Michiel Sweerts
Michiel Sweerts was a portraitist and painter of allegorical and genre scenes whose particular style makes him a unique figure within 17th-century Flemish painting. Little is known of his activities before he moved to Rome, where he was active as a painter between 1646 and 1656. Sweerts is documented as attending the city’s Accademia di San Luca in a non-official capacity, as an aggregato. During this period, he painted scenes set in the city of Rome in a manner comparable to many other members of the large community of northern painters working in the city at that time. Also dating from this period is a series of canvases illustrating the activities and training of painters in their studios, attending classes or working from live models.

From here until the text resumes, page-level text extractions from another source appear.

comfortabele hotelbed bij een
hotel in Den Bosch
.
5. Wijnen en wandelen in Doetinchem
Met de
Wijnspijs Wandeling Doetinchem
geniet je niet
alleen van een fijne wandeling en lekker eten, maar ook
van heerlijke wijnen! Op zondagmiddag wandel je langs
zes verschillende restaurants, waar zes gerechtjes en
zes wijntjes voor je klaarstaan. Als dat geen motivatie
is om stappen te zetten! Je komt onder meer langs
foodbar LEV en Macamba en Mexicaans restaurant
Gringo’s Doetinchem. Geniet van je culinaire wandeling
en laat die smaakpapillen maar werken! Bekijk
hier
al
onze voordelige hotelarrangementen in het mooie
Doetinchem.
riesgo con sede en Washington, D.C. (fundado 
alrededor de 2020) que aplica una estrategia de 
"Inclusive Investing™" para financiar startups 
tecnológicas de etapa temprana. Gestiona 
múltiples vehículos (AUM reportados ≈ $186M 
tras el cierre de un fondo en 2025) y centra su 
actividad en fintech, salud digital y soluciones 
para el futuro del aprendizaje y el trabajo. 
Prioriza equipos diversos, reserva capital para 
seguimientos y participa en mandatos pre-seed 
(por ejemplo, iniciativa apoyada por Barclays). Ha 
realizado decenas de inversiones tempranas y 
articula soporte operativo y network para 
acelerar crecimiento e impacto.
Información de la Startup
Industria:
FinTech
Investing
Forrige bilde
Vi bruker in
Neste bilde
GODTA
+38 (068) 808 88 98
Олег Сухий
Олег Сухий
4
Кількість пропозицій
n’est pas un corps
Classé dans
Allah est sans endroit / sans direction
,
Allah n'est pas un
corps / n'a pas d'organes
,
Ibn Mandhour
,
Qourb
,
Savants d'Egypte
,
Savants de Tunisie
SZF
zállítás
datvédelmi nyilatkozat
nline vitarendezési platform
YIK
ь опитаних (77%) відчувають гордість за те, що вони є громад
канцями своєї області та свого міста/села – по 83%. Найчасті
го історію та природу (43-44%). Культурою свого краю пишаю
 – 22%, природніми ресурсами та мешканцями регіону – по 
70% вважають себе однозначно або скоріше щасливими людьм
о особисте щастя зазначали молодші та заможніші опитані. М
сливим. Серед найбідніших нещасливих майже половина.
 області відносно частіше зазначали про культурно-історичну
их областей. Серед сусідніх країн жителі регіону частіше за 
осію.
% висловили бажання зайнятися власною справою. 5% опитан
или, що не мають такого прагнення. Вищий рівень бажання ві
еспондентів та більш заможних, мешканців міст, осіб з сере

Study of a Painter (Rijksmuseum, Amsterdam) and The Studio (Detroit Institute of Arts) are examples of works of this type. They reveal Sweerts’ interest in nature and in classical sculpture, which is also found in the fragments of classical sculpture depicted in many of his paintings. In 1655 Sweerts was in Brussels, where the following year he published a series of engravings, Diversae facies, for educational purposes to be used as teaching aids. He also opened a school for drawing there and is registered in the painters’ guild in 1657. His presence in Amsterdam with a group of missionaries is documented in 1660. From there he set sail for Palestine and subsequently travelled beyond Persia. His difficult character and undisciplined nature obliged him to leave the expedition. At this point Sweerts travelled from Isfahan (Iran) to Goa, on the west coast of India, where the archives of the Societé des Missions Etrangères record his death in 1664.
Sweerts’ work is characterised by his distinctive use of silvery tones, and stands out from that of the other northern painters working in Italy at this time due to his use of colour, applied in a balanced, harmonious manner that creates a sense of lyricism. Notable works by the artist include Plague in an Ancient City, which reveals the influence of Nicholas Poussin; his portraits of young boys, whose treatment of light brings them close to the greatest Dutch 17th -century painters; and his cycle of the Acts of Mercy, now divided between various museums and private collections.